Cuando empiezas a entrenar el boxeo te percatas de inmediato de ciertos


dolores– como los de la adolescencia, la pubertad- cuando van invadiendo tu
cuerpo. Hay malestares comunes de cualquier deporte: en los músculos de las
piernas, de los hombros, los brazos, la espalda… “la debilidad saliendo del
cuerpo”, dicen los marines estadounidenses; no poder levantar un brazo, sufrir
al bajar escaleras. Son las cuotas normales del deporte. Ironías de las que está
repleta la vida: para fortalecerte tienes que debilitarte.

Hay dolencias únicas del boxeo. Durante tus primeras tandas de golpes, las
manos, después de estar cerradas en puño golpeando un costal o un ser
humano, se cansan. Cuando tienes un respiro piensas en abrir el puño para
descansar…pero es imposible. El intento por estirarla hace rechinar tus
huesos, como si el puño nunca hubiera sido de otra forma e intentar abrirlo
fuera una agresión a la naturaleza. Duele menos dejar tus dedos enrollados
sobre la palma. Los pequeños traumas óseos de cada golpe se irán sumando
con las horas de gimnasio. Poco a poco el calcio se aglutina en nudillos, dedos
y muñeca.
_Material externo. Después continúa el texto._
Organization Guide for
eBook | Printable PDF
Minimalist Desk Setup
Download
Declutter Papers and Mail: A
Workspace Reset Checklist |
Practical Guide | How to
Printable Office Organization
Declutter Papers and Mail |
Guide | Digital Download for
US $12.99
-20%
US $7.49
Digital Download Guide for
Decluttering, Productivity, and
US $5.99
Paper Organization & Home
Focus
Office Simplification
Es la disciplina del cuerpo, la construcción, ya no del deportista,
sino del boxeador, manos que ya no son manos, sino manos que son martillos,
mazos, garrotes, macanas.

Es en ese momento cuando se acerca la pérdida de la primera virginidad en el


deporte. Si nunca has hecho sangrar tus nudillos en un entrenamiento, no lo
estás intentando de verdad. Un día, después de quitarte los guantes, llega la
orgullosa revelación: manchas rojas en el vendaje. Tus manos seguramente
temblarán al desnudarlas –de nuevo la fortaleza a través de la debilidad– y
como aquella vieja tradición mexicana de los recién casados, algunos
quisieran colgar sus vendas manchadas de rojo en el tendedero, o ser vistos
subiendo al microbús con los nudillos sangrantes y los guantes al hombro.
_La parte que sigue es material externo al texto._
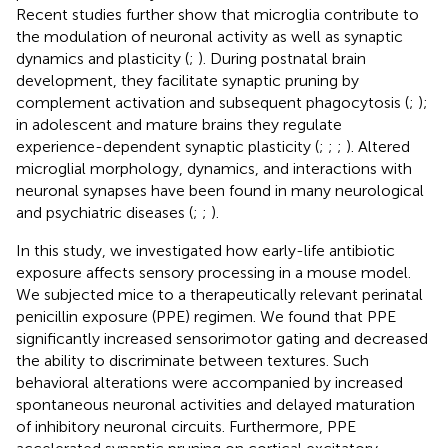
Recent studies further show that microglia contribute to
the modulation of neuronal activity as well as synaptic
dynamics and plasticity (
;
). During postnatal brain
development, they facilitate synaptic pruning by
complement activation and subsequent phagocytosis (
;
);
in adolescent and mature brains they regulate
experience-dependent synaptic plasticity (
;
;
;
). Altered
microglial morphology, dynamics, and interactions with
neuronal synapses have been found in many neurological
and psychiatric diseases (
;
;
).
In this study, we investigated how early-life antibiotic
exposure affects sensory processing in a mouse model.
We subjected mice to a therapeutically relevant perinatal
penicillin exposure (PPE) regimen. We found that PPE
significantly increased sensorimotor gating and decreased
the ability to discriminate between textures. Such
behavioral alterations were accompanied by increased
spontaneous neuronal activities and delayed maturation
of inhibitory neuronal circuits. Furthermore, PPE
Es más difícil determinar el tiempo en que se pierde la segunda virginidad del


peleador –quizá la más importante-. Algunos la pierden antes siquiera de
empezar a entrenar, algunos tardan en animarse a perderla y otros, con la
moda del fitness que ha descubierto las bondades del boxeo para controlar el
sobrepeso, nunca la pierden. Hablo de la primera herida, provocada o sufrida.
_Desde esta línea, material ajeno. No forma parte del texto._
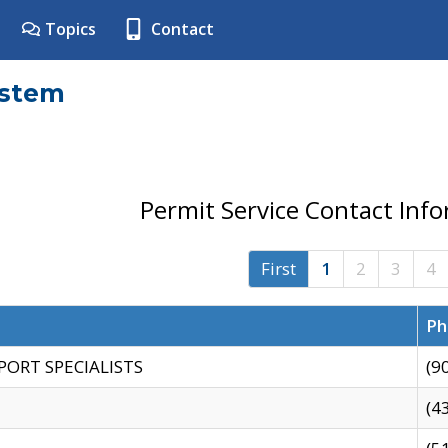
Topics
Contact
ystem
Permit Service Contact Inf
First
1
2
3
4
Ph
PORT SPECIALISTS
(9
(4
Infringir daño llena de un orgullo sádico pero verdadero; deja en el otro un


símbolo del poder propio, de la habilidad adquirida, o de la suerte poseída.
Pero cuando es tu piel la que se abre a golpes es cuando llega la verdadera
prueba. “Hay quienes aguantan que los golpeen y hay quienes no. Esto no es
para todos”, me dijo una vez Octavio "El Famoso"Gómez en su gimnasio de
Tepito. Porque a fin de cuentas es tu esencia vital la que te escurre por la cara.
Si los griegos tenían razón respecto a la sangre, es tu alma la que resbala sobre
tus pómulos o tus mejillas. Es tu alma la que mancha el suelo, el guante del
oponente, la duela.

Idealmente, el tiempo y la disciplina del entrenamiento acabarán optimizando


todo tu ser. Piensa en las ceremonias de pesaje, en el cuerpo deshidratado de
los peleadores; es la menor masa posible sobre la justa cantidad de músculo
para dar poder minimizando el peso innecesario. Una máquina-orgánica hecha
para golpear, cubrirse, esquivar, desplazarse y aguantar castigo.

Si los golpes no son para todos, la vida del cuadrilátero es todavía para menos.
Pero cualquiera de los dos caminos, el del entrenamiento o el del
profesionalismo, tienen en común lo mismo: el cambio. Una vez que pierdes
tu virginidad –la del box o la sexual- no hay paso atrás. Algo en ti no volverá a
ser como antes. Y sólo en el cambio está la verdadera oportunidad de crecer.
Si entrenas, entrenaste o entrenarás ten eso mente, estás cambiando tu cuerpo
y tu mente. El entrenamiento, un camino a madurar, es el salto a ser otro.